Without a crystal structure of the 5-HT3R, researchers have used homology models based on crystal structures of homologous proteins. At 5-HT3A receptors, these have been used to support mutagenesis, to identify residues important for ligand binding, and for studies that used mutant cycle analysis and molecular rulers to define the geometry of the binding region (Yan and White, 2002; 2005; Nyce et al., 2010; Thompson et al., 2010a). The similar effects that 5-HT3A subunit mutations have in homomeric and heteromeric receptors have shown that these homology models of A+A− binding sites are relevant to both receptor types (Thompson et al., 2011c). For homology models containing 5-HT3B subunits, Lochner and Lummis (2010) predicted possible ligand interactions at A+B–, B+A− and B+B− interfaces, which were subsequently tested using mutagenesis and shown to be unlikely to exist.

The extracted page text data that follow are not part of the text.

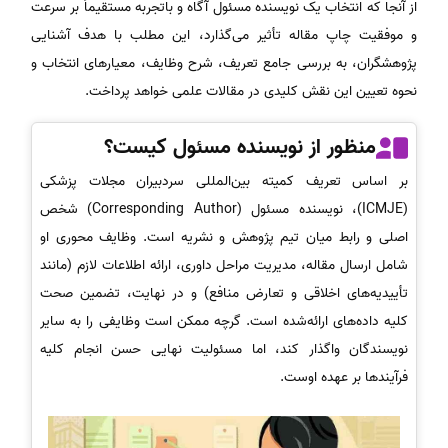
از آنجا که انتخاب یک نویسنده مسئول آگاه و باتجربه مستقیماً بر سرعت
و موفقیت چاپ مقاله تأثیر می‌گذارد، این مطلب با هدف آشنایی
پژوهشگران، به بررسی جامع تعریف، شرح وظایف، معیارهای انتخاب و
نحوه تعیین این نقش کلیدی در مقالات علمی خواهد پرداخت.
منظور از نویسنده مسئول کیست؟
بر اساس تعریف کمیته بین‌المللی سردبیران مجلات پزشکی
(ICMJE)، نویسنده مسئول (Corresponding Author) شخص
اصلی و رابط میان تیم پژوهش و نشریه است. وظایف محوری او
شامل ارسال مقاله، مدیریت مراحل داوری، ارائه اطلاعات لازم (مانند
تأییدیه‌های اخلاقی و تعارض منافع) و در نهایت، تضمین صحت
کلیه داده‌های ارائه‌شده است. گرچه ممکن است وظایفی را به سایر
نویسندگان واگذار کند، اما مسئولیت نهایی حسن انجام کلیه
فرآیندها بر عهده اوست.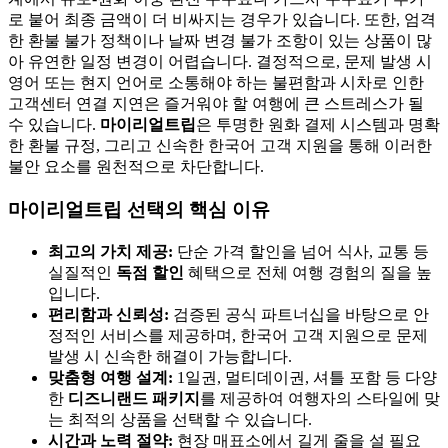
로 붙어 최종 금액이 더 비싸지는 경우가 있습니다. 또한, 엄격
한 환불 불가 정책이나 날짜 변경 불가 조항이 있는 상품이 많
아 유연한 일정 변경이 어렵습니다. 결정적으로, 문제 발생 시
영어 또는 현지 언어로 소통해야 하는 불편함과 시차로 인한
고객센터 연결 지연은 즐거워야 할 여행에 큰 스트레스가 될
수 있습니다.
마이리얼트립
은 투명한 원화 결제 시스템과 명확
한 환불 규정, 그리고 신속한 한국어 고객 지원을 통해 이러한
불안 요소를 원천적으로 차단합니다.
마이리얼트립 선택의 핵심 이유
최고의 가치 제공:
단순 가격 할인을 넘어 식사, 교통 등
실질적인
독점 할인
혜택으로 전체 여행 경험의 질을 높
입니다.
편리함과 신뢰성:
검증된 공식 파트너십을 바탕으로 안
정적인 서비스를 제공하며, 한국어 고객 지원으로 문제
발생 시 신속한 해결이 가능합니다.
맞춤형 여행 설계:
1일권, 멀티데이권, 셔틀 포함 등 다양
한
디즈니랜드 패키지
를 제공하여 여행자의 스타일에 맞
는 최적의 상품을 선택할 수 있습니다.
시간과 노력 절약:
현장 매표소에서 길게 줄을 설 필요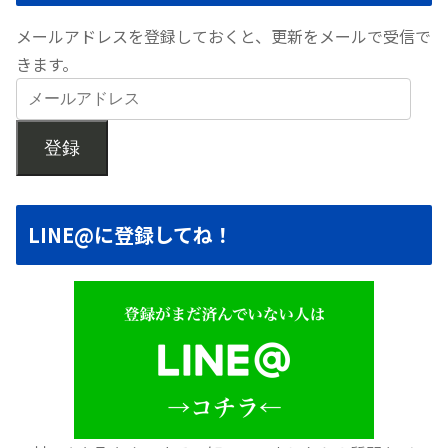
メールアドレスを登録しておくと、更新をメールで受信で
きます。
登録
LINE@に登録してね！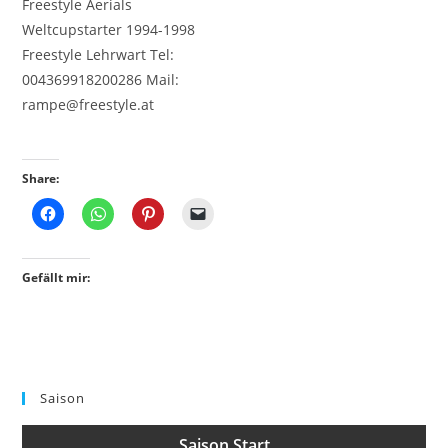
Freestyle Aerials
Weltcupstarter 1994-1998
Freestyle Lehrwart Tel:
004369918200286 Mail:
rampe@freestyle.at
Share:
Gefällt mir:
Saison
Saison Start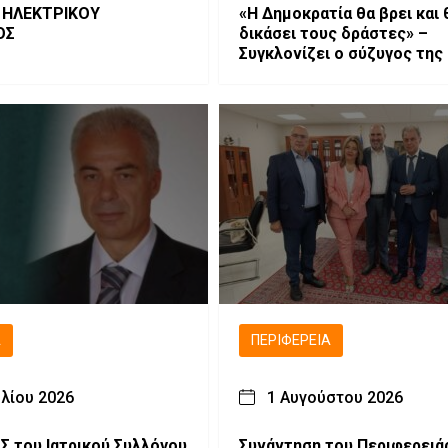
 ΗΛΕΚΤΡΙΚΟΥ
«Η Δημοκρατία θα βρει και 
ΟΣ
δικάσει τους δράστες» –
Συγκλονίζει ο σύζυγος της
Νέστορα
Ά
ΠΕΡΙΦΈΡΕΙΑ
υλίου 2026
1 Αυγούστου 2026
.Σ του Ιατρικού Συλλόγου
Συνάντηση του Περιφερειά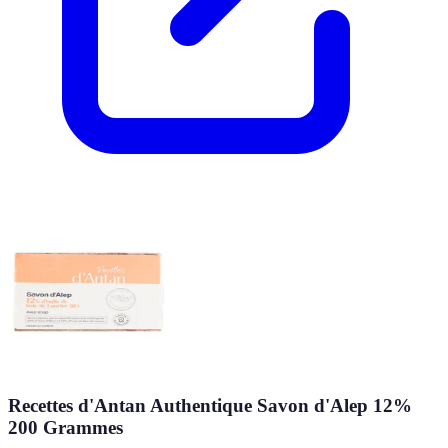
Recettes d'Antan Authentique Savon d'Alep 12%
200 Grammes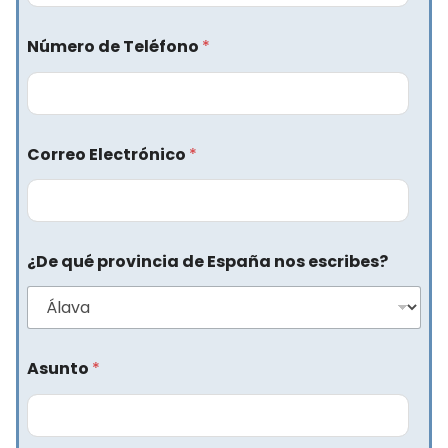
Número de Teléfono
*
Correo Electrónico
*
¿De qué provincia de España nos escribes?
Asunto
*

The same study found that mutation of identified residues in the 5-HT3A subunit altered 5-HT activation and [3H]granisetron, supporting the proposal that heteromeric receptors are activated via an A+A− interface. Moura Barbosa et al. (2010) and De Rienzo et al. (2012) provided comprehensive computational validations of their homology models, and known binding site interactions for 5-HT and granisetron were present when these ligands were docked into the A+A− binding site of their models. However, experimental validation is still required for their binding sites containing the 5-HT3B subunit as many of the residues with predicted ligand interactions in B+A− binding sites are known to not effect 5-HT activation or granisetron binding (Lochner and Lummis, 2010; Thompson et al., 2011c). The finding that VUF10166 binds to the A+B− interface presents another opportunity for evaluating interactions at the A+B− interface (Thompson et al., 2012b).

At other Cys-loop receptors, homology models have also been used to probe ligand interactions in the pore (e.g. Zhorov and Bregestovski, 2000; Jensen et al., 2010). At 5-HT3R, there has been limited use of similar homology models, and these have been restricted to 5-HT3A receptors alone (Thompson et al., 2012a). With the identification of increasing numbers of channel-binding ligands and allosteric compounds, we anticipate these heteromeric models will see further utility in the future and could help us understand the differences between the properties of ligands at 5-HT3A and 5-HT3AB receptors.

Therapeutic implications

The first 5-HT3R antagonists were described in the 1950s, but it was several decades before that the first antagonists were licensed for clinical use. These competitive antagonists are now widely used for the treatment of nausea and vomiting arising from chemotherapy, radiotherapy and general anaesthesia. There is also potential for other therapeutic applications as genetic and physiological evidence indicates that the 5-HT3R may be associated with several other disorders (Walstab et al., 2010). These drugs target the A+A− orthosteric binding site shared by 5-HT3A and 5-HT3AB receptors, but as we report in this review, there are now competitive and non-competitive ligands that can distinguish between 5-HT3A and 5-HT3AB receptors. As yet, none of these are clinically used to target 5-HT3R, and NCAs are unlikely to be of therapeutic value because they lack specificity. However, competitive antagonists and allosteric modulators are more selective, and the recent descriptions of competitive ligands with receptor subtype specificity show it is possible to target the different 5-HT3Rs. Allosteric ligands provide further possibilities, and with a growing number of subunit variants (including those containing the more recently identified 5-HT3C-E subunits) there is a now wider range of potential sites at which these modulators could bind. The remaining challenge is to determine the physiological roles of the different 5-HT3R subtypes, develop specific ligands and then determine their therapeutic value. High throughput assay has recently been used to identify novel, potent and selective 5-HT3R ligands (Thompson et al., 2010b; Trattnig et al., 2012; Verheij et al., 2012), showing that there is still chemical space in which 5-HT3R ligands reside, and given the widespread distribution of these receptors, there are still considerable therapeutic opportunities for 5-HT3R ligands that are waiting to be realized.